アニメ、ゲーム、映画などにおいての「ネット上でも殆ど認知されていない隠れ設定」などを出すことで作品イメージを転換させ、なろう小説で作品を描く上で参考にしてもらいたいと思いはじめて書き始めたシリーズ。


第一作目は「ターミネーター3」についてである。

実はターミネーター3は実は名作だった、もしくは後一歩で2に並ぶ名作であったということはあまり語られることがない。


ターミネーターというとwikipediaにおいては「低い予算で作られた上で大ヒットした1作と、続編がさらに大ヒットした2作目の一方、3作目以降は評価が極めて低い」と書かれている。

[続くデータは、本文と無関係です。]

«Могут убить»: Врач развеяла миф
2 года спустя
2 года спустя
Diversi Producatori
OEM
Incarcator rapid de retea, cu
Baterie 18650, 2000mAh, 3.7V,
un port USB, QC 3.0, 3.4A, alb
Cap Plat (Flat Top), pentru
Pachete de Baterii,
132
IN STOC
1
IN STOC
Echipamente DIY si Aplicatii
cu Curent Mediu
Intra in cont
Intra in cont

確かに見てみるとターミネーター3自体はそこまで面白いというものではない。

物語の展開などはありきたりであるし、演出についても首を傾げたくなるものがある。


だが、これから説明する「劇中明確に語られなかった設定」を見ることでもう少し状況が変わるのではないかと思う。

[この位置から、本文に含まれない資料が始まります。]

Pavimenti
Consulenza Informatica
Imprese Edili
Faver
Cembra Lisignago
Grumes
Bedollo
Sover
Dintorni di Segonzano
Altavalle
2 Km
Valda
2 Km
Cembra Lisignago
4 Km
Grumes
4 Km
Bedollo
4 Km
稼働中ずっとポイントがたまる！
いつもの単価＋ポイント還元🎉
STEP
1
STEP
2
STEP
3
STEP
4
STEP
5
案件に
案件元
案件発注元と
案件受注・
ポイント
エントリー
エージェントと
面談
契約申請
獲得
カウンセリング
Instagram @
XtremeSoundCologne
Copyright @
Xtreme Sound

まず筆者がターミネーター3は実は名作であったとする根拠としては、それまでキャメロン含めたスタッフから語られてきた設定が生かされていたということ。


特にターミネーター3は「映像としては史上初めて自分の意思でスカイネットを裏切ったターミネーターが登場する」という点においては特筆に価する。

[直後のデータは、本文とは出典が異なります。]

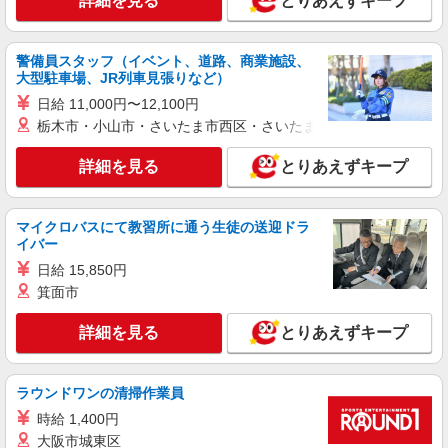
詳細を見る
とりあえずキープ
警備員スタッフ（イベント、道路、商業施設、
大型駐車場、JR列車見張りなど）
日給 11,000円〜12,100円
栃木市・小山市・さいたま市西区・さいたま市岩槻区・久喜市・
詳細を見る
とりあえずキープ
マイクロバスにて教習所に通う生徒の送迎ドラ
イバー
日給 15,850円
箕面市
詳細を見る
とりあえずキープ
ラウンドワンの清掃作業員
時給 1,400円
大阪市城東区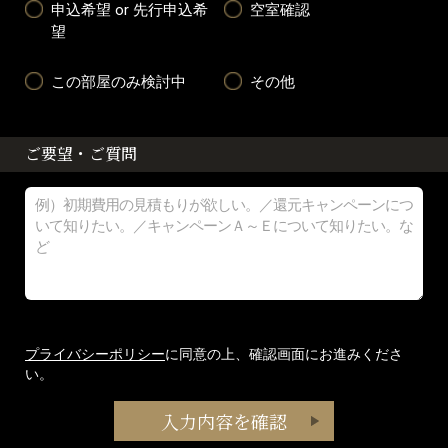
申込希望 or 先行申込希
空室確認
望
この部屋のみ検討中
その他
ご要望・ご質問
プライバシーポリシー
に同意の上、確認画面にお進みくださ
い。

実はターミネーターシリーズでは近年になってようやく映像でも明確に描写されるようになった設定が存在する。


それは「実は最初に人類側に寝返ったロボット達は自らの意思でもってスカイネットを裏切った」という点だ。


実はこの設定、すでに「2」の時には存在していた。

だが劇中のストーリー展開においてはさほど重要な設定ではないので暗喩に近い表現しか用いられない。

それは「ターミネーターに対する学習制限」という形で表現される。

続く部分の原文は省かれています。